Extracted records
= = = = =

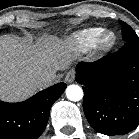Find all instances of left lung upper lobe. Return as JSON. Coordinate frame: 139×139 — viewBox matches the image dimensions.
I'll use <instances>...</instances> for the list:
<instances>
[{
  "label": "left lung upper lobe",
  "mask_w": 139,
  "mask_h": 139,
  "mask_svg": "<svg viewBox=\"0 0 139 139\" xmlns=\"http://www.w3.org/2000/svg\"><path fill=\"white\" fill-rule=\"evenodd\" d=\"M120 24L122 25L123 40L125 42L131 40H139V37L136 35L134 30L128 24H126L123 21H120Z\"/></svg>",
  "instance_id": "1"
}]
</instances>
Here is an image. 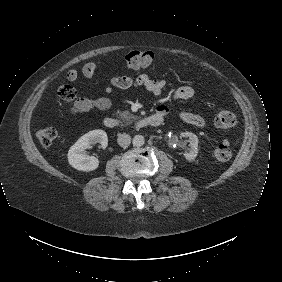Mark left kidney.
I'll use <instances>...</instances> for the list:
<instances>
[{"mask_svg": "<svg viewBox=\"0 0 282 282\" xmlns=\"http://www.w3.org/2000/svg\"><path fill=\"white\" fill-rule=\"evenodd\" d=\"M180 138H188L190 149L184 152V158L189 163H194L197 161L198 155V139L194 133L183 132L180 134Z\"/></svg>", "mask_w": 282, "mask_h": 282, "instance_id": "obj_1", "label": "left kidney"}]
</instances>
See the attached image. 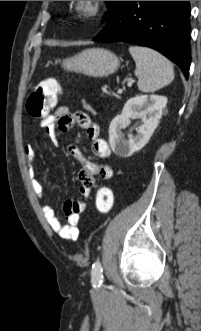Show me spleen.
<instances>
[{
    "label": "spleen",
    "mask_w": 201,
    "mask_h": 331,
    "mask_svg": "<svg viewBox=\"0 0 201 331\" xmlns=\"http://www.w3.org/2000/svg\"><path fill=\"white\" fill-rule=\"evenodd\" d=\"M129 52L135 64L138 88L142 92H154L170 84L174 79L172 63L162 54L143 46H130Z\"/></svg>",
    "instance_id": "3e777b00"
}]
</instances>
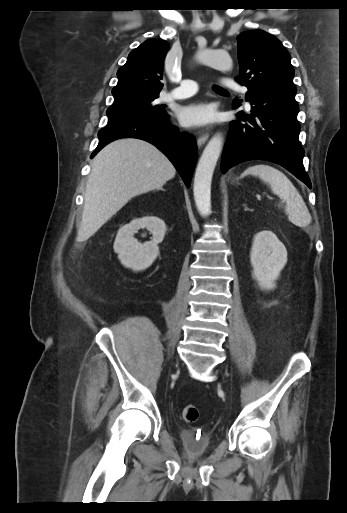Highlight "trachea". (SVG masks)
Here are the masks:
<instances>
[{
  "mask_svg": "<svg viewBox=\"0 0 347 513\" xmlns=\"http://www.w3.org/2000/svg\"><path fill=\"white\" fill-rule=\"evenodd\" d=\"M213 90L217 93H228L225 89L220 86H213Z\"/></svg>",
  "mask_w": 347,
  "mask_h": 513,
  "instance_id": "obj_1",
  "label": "trachea"
}]
</instances>
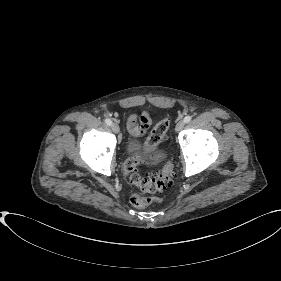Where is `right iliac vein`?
I'll use <instances>...</instances> for the list:
<instances>
[{
  "label": "right iliac vein",
  "instance_id": "1",
  "mask_svg": "<svg viewBox=\"0 0 281 281\" xmlns=\"http://www.w3.org/2000/svg\"><path fill=\"white\" fill-rule=\"evenodd\" d=\"M111 129L114 133H119L120 131L119 125L117 123L111 124Z\"/></svg>",
  "mask_w": 281,
  "mask_h": 281
}]
</instances>
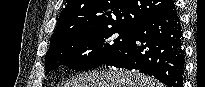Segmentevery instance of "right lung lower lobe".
<instances>
[{"mask_svg": "<svg viewBox=\"0 0 205 87\" xmlns=\"http://www.w3.org/2000/svg\"><path fill=\"white\" fill-rule=\"evenodd\" d=\"M182 40L180 19L172 3L141 22L126 45L104 65L139 70L168 87H183Z\"/></svg>", "mask_w": 205, "mask_h": 87, "instance_id": "right-lung-lower-lobe-1", "label": "right lung lower lobe"}]
</instances>
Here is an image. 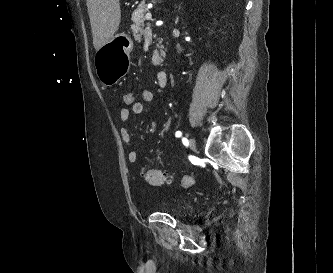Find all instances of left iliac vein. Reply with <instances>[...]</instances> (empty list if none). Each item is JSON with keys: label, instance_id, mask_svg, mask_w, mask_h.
I'll return each mask as SVG.
<instances>
[{"label": "left iliac vein", "instance_id": "obj_1", "mask_svg": "<svg viewBox=\"0 0 333 273\" xmlns=\"http://www.w3.org/2000/svg\"><path fill=\"white\" fill-rule=\"evenodd\" d=\"M189 146H190V148L192 150H195V148H196V142H195V140L193 138L189 139Z\"/></svg>", "mask_w": 333, "mask_h": 273}]
</instances>
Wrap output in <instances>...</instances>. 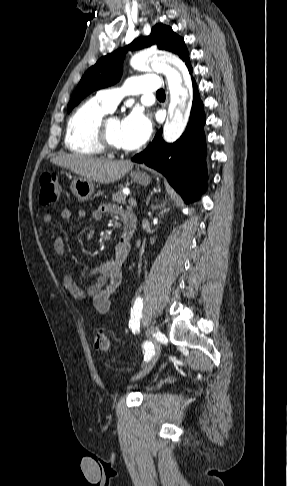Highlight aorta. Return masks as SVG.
Wrapping results in <instances>:
<instances>
[{
    "label": "aorta",
    "mask_w": 287,
    "mask_h": 486,
    "mask_svg": "<svg viewBox=\"0 0 287 486\" xmlns=\"http://www.w3.org/2000/svg\"><path fill=\"white\" fill-rule=\"evenodd\" d=\"M130 64L134 69L149 66L165 74L170 90V104L163 136L167 142L176 141L186 127L191 106V80L185 65L180 59L167 55L136 56Z\"/></svg>",
    "instance_id": "obj_1"
}]
</instances>
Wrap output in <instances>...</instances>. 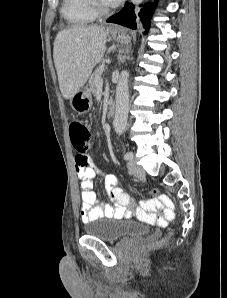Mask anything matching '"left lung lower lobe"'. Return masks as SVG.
<instances>
[{"label":"left lung lower lobe","mask_w":227,"mask_h":298,"mask_svg":"<svg viewBox=\"0 0 227 298\" xmlns=\"http://www.w3.org/2000/svg\"><path fill=\"white\" fill-rule=\"evenodd\" d=\"M134 5L126 3L124 8L116 15L107 19V22L116 23L125 27L136 29V21L141 22L146 29L145 34L150 28V18L154 9L153 4L144 5L143 8L135 13Z\"/></svg>","instance_id":"left-lung-lower-lobe-1"}]
</instances>
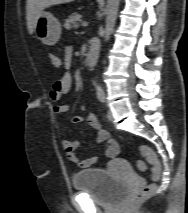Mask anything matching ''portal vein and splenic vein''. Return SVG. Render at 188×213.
Masks as SVG:
<instances>
[{
    "mask_svg": "<svg viewBox=\"0 0 188 213\" xmlns=\"http://www.w3.org/2000/svg\"><path fill=\"white\" fill-rule=\"evenodd\" d=\"M87 25H88V22H86V21H83V22H82V26H83V27H86Z\"/></svg>",
    "mask_w": 188,
    "mask_h": 213,
    "instance_id": "portal-vein-and-splenic-vein-1",
    "label": "portal vein and splenic vein"
}]
</instances>
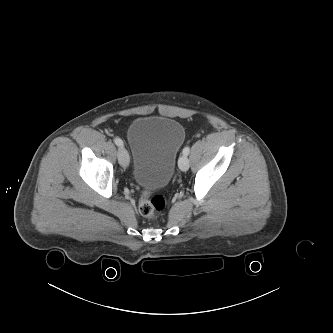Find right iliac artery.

= = = = =

Output, exactly and without pictures, the span of lines that starts at the line containing "Mask anything matching ''portal" and ends at the last line above.

Mask anything matching ''portal vein and splenic vein''. Return SVG. Render at 188×213.
Masks as SVG:
<instances>
[{
    "mask_svg": "<svg viewBox=\"0 0 188 213\" xmlns=\"http://www.w3.org/2000/svg\"><path fill=\"white\" fill-rule=\"evenodd\" d=\"M87 25H88V22H86V21H83V22H82V26H83V27H86Z\"/></svg>",
    "mask_w": 188,
    "mask_h": 213,
    "instance_id": "portal-vein-and-splenic-vein-1",
    "label": "portal vein and splenic vein"
}]
</instances>
Find right iliac artery.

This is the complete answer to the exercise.